__DATA FOR THIS EXERCISE__:
——
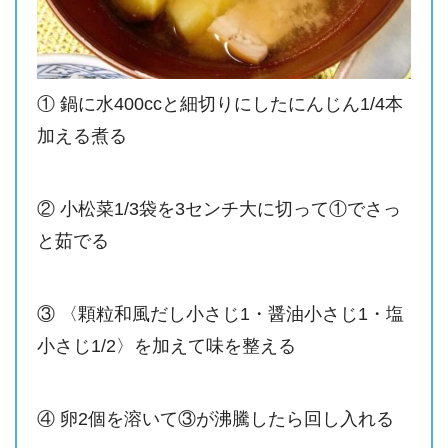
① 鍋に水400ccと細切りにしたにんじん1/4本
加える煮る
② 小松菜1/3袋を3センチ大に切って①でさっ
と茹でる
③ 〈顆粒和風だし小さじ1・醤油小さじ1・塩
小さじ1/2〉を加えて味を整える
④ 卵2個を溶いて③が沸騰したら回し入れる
——
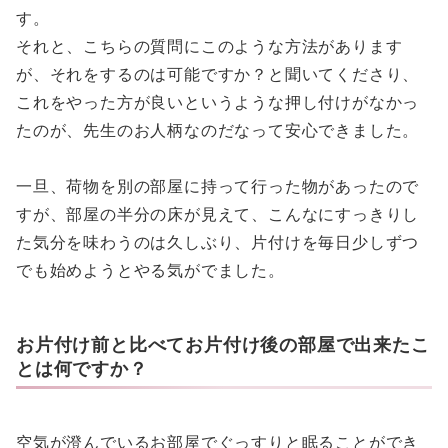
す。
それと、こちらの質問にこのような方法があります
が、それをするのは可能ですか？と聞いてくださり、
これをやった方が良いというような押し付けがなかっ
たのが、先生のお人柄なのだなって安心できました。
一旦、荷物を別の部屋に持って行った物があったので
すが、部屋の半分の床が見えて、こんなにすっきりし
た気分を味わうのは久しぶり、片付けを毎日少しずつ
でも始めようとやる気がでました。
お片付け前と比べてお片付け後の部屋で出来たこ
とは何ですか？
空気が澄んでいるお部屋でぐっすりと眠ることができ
——
__ACTIVITY__:
Copy the entries above exactly, but only from the line holding "でも始めようとやる気がでました。" through the line holding "空気が澄んでいるお部屋でぐっすりと眠ることができ", both included.

__WRITTEN RESPONSE__:
でも始めようとやる気がでました。
お片付け前と比べてお片付け後の部屋で出来たこ
とは何ですか？
空気が澄んでいるお部屋でぐっすりと眠ることができ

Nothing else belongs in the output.